Smugglers toss hundreds of refugees to sharks POSTED: 4:06 p.m. EDT, March 26, 2007
Story Highlights• 29 refugees killed, 71 missing after 450 thrown into sea • Smugglers trying to flee Yemeni security patrol • U.N. agency reports refugees raped, beaten, victims of theft • Thousands of refugees trying to escape harsh conditions of Somalia, Ethiopia
GENEVA, Switzerland (AP) -- The number of people confirmed dead after smugglers forced hundreds of refugees overboard off the coast of Yemen has risen to 29, the U.N. refugee agency said Monday.
Seventy-one people are missing.
Knife-wielding smugglers forced 450 Somalis and Ethiopians overboard into stormy seas along a remote stretch of Yemen coastline at Ras-Alkalb in the Gulf of Aden last Thursday, the U.N. High Commissioner for Refugees said in a statement.
The smugglers forced their passengers overboard so they could make a speedy departure after being spotted by Yemeni security forces, UNHCR spokeswoman Astrid van Genderen Stort said.

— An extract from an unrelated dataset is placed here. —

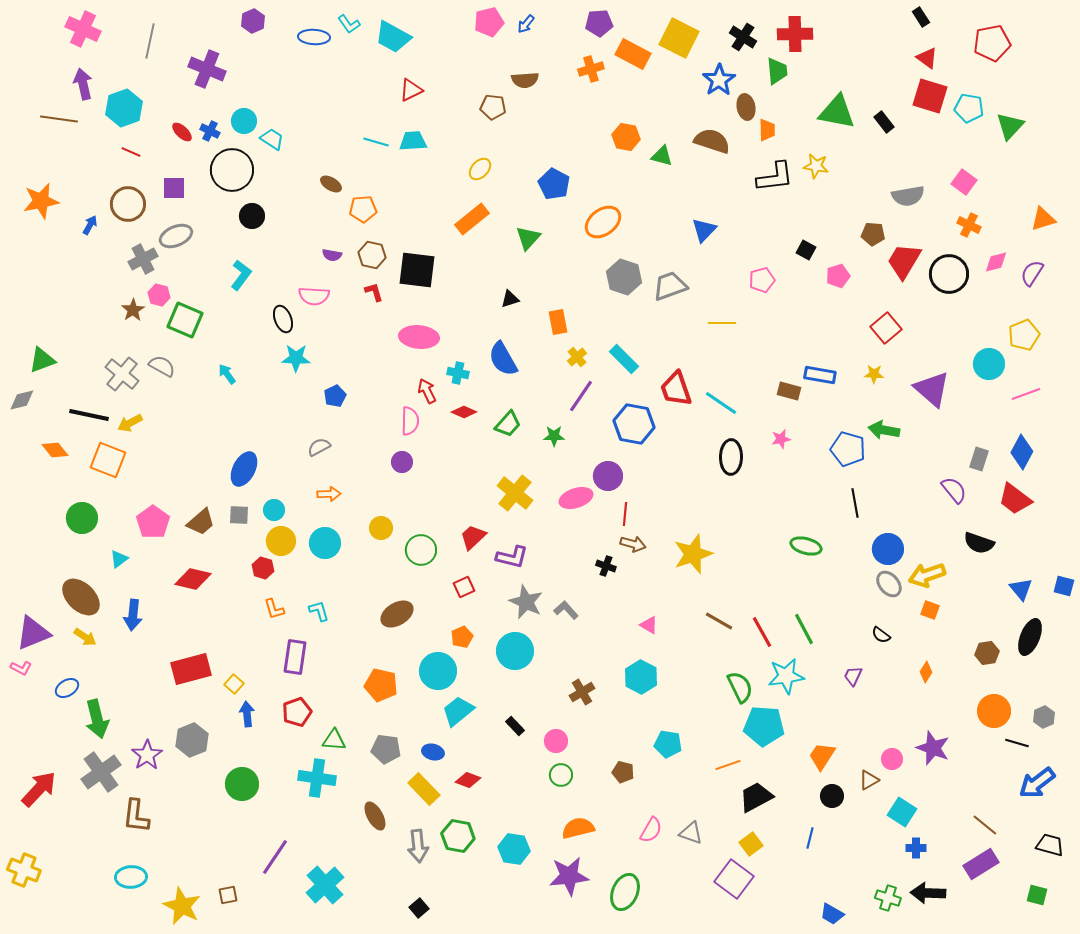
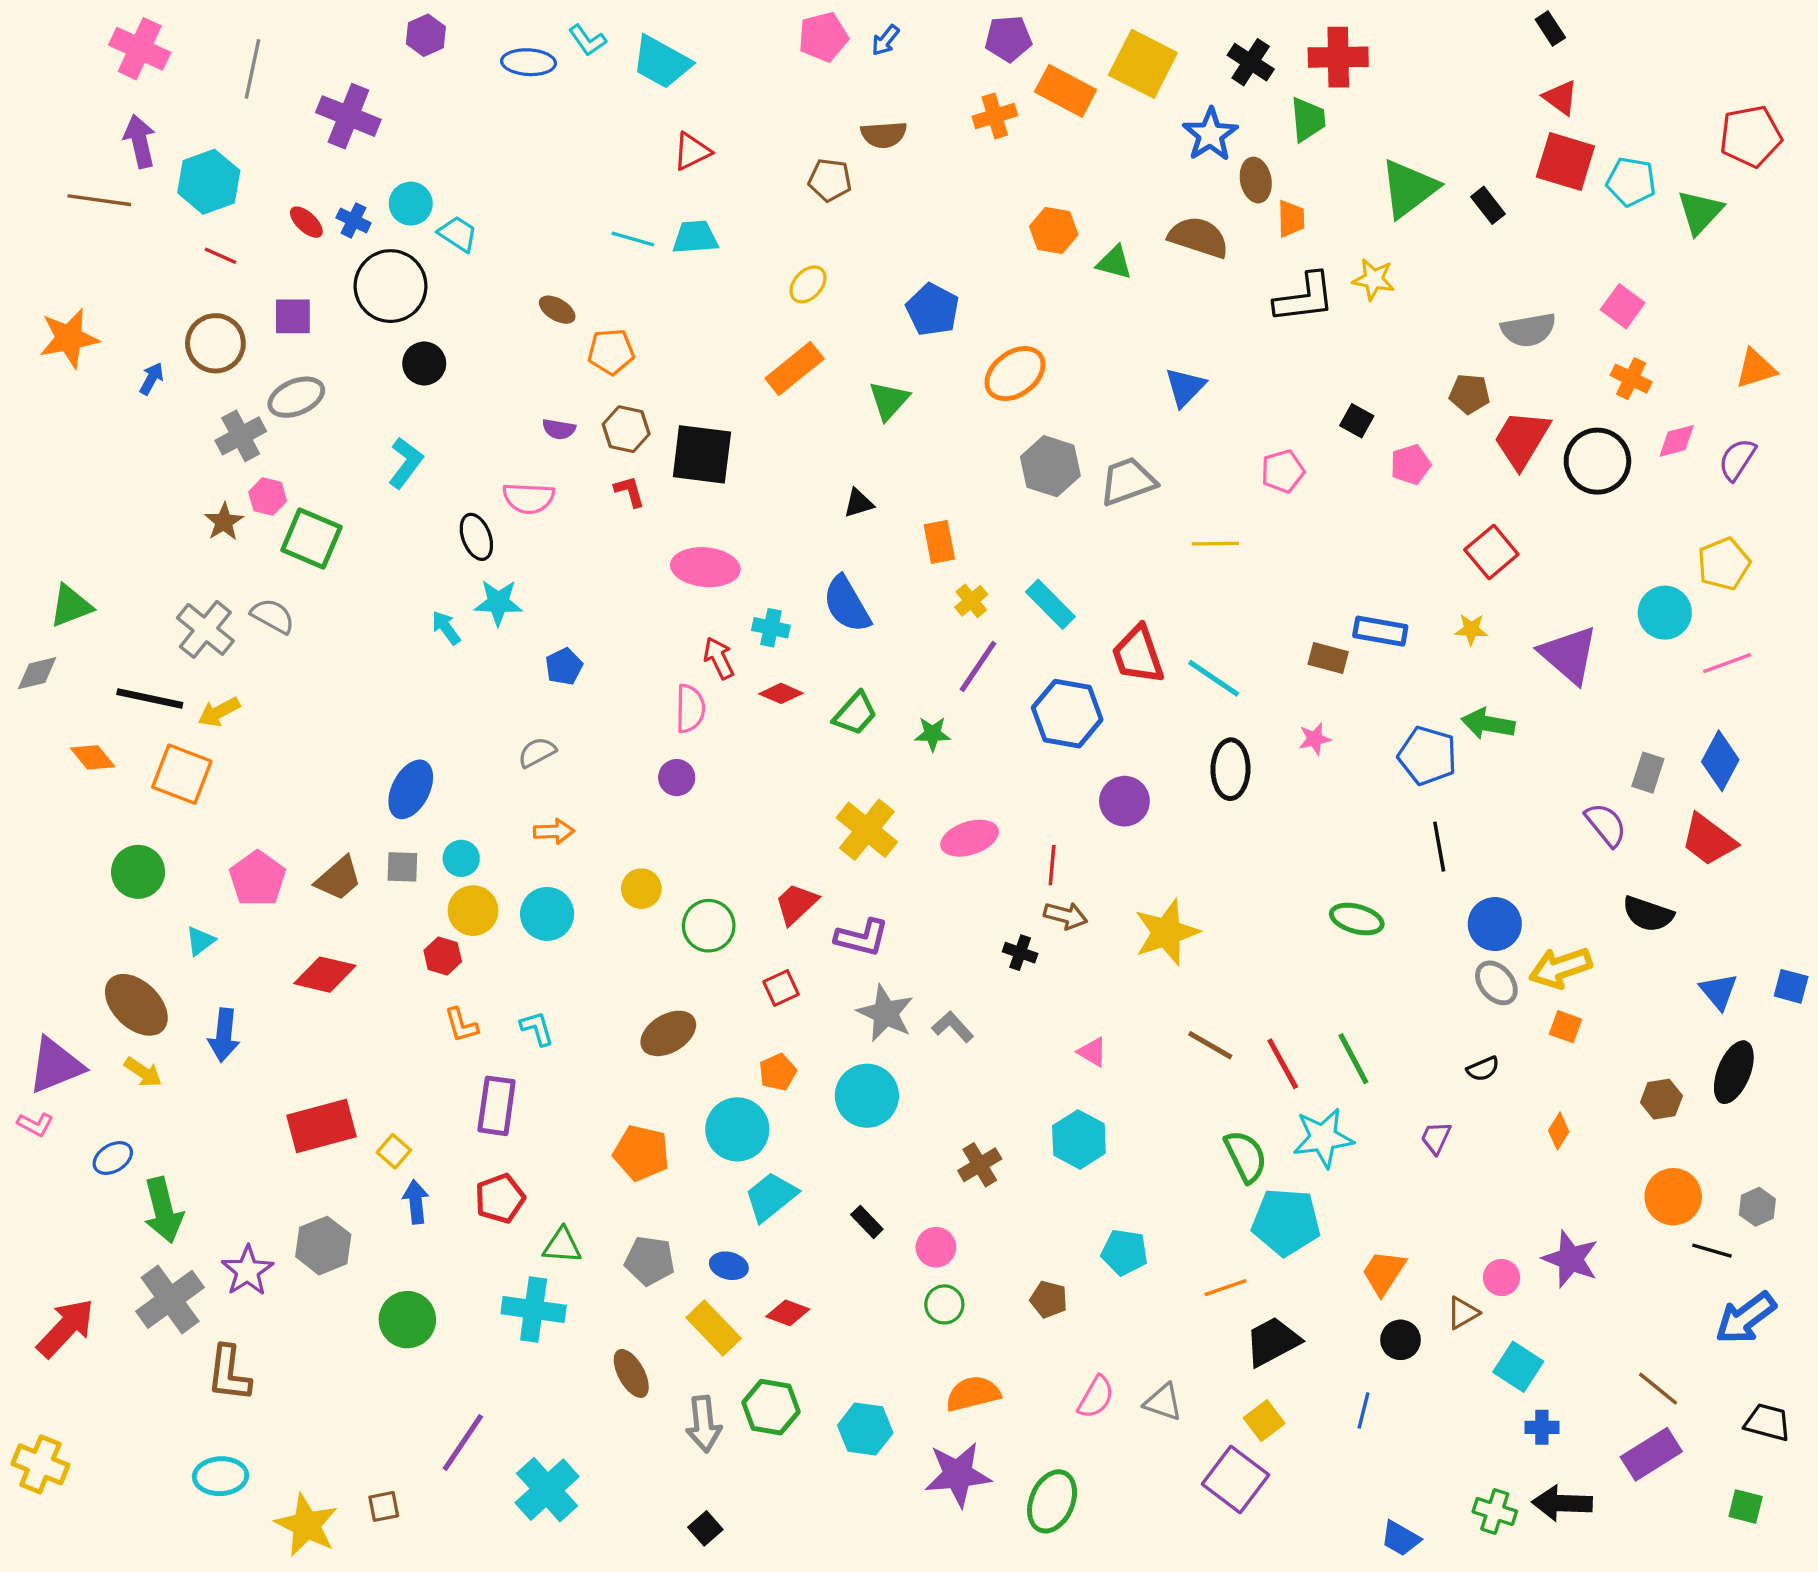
red pentagon: (992, 43) -> (1751, 136), moved
green triangle: (837, 112) -> (1409, 188), turned -48
cyan arrow: (227, 374) -> (446, 628), moved
purple circle: (608, 476) -> (1124, 801), moved
black semicircle: (881, 635) -> (1483, 1069), turned -60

It was the latest case of smuggler brutality involving boats carrying people across the Gulf of Aden from Somalia. It brings the total number of dead and missing among people trying to reach Yemen so far this year to 262.
"We are horrified by this latest tragedy," said Erika Feller, the agency's assistant high commissioner for protection.
The victims are people "who are desperate to escape persecution, violence and poverty in the Horn of Africa," she said.
About 290 people survived the latest incident, which occurred as four smugglers' boats approached the coastline, UNHCR said.
Passengers who resisted the smugglers were stabbed or beaten with wooden and steel clubs, then thrown overboard where some were attacked by sharks, the agency said it learned from survivors.
"Several recovered bodies showed signs of severe mutilation," UNHCR said. "Survivors also reported that several Ethiopian women and at least one Somali were raped and abused by the smugglers during the voyage from Bosaso in Somalia's Puntland region. Survivors also alleged that some Yemeni security forces confiscated their money once they reached shore."
Since January 2006 at least 30,000 people have fled violence and hardship in Somalia and Ethiopia for Yemen, according to UNHCR. About 500 people have died and at least 300 are missing and believed dead.
Two more boats carrying 330 Somalis and Ethiopians arrived in Yemen on Saturday, but no casualties were reported, the agency said.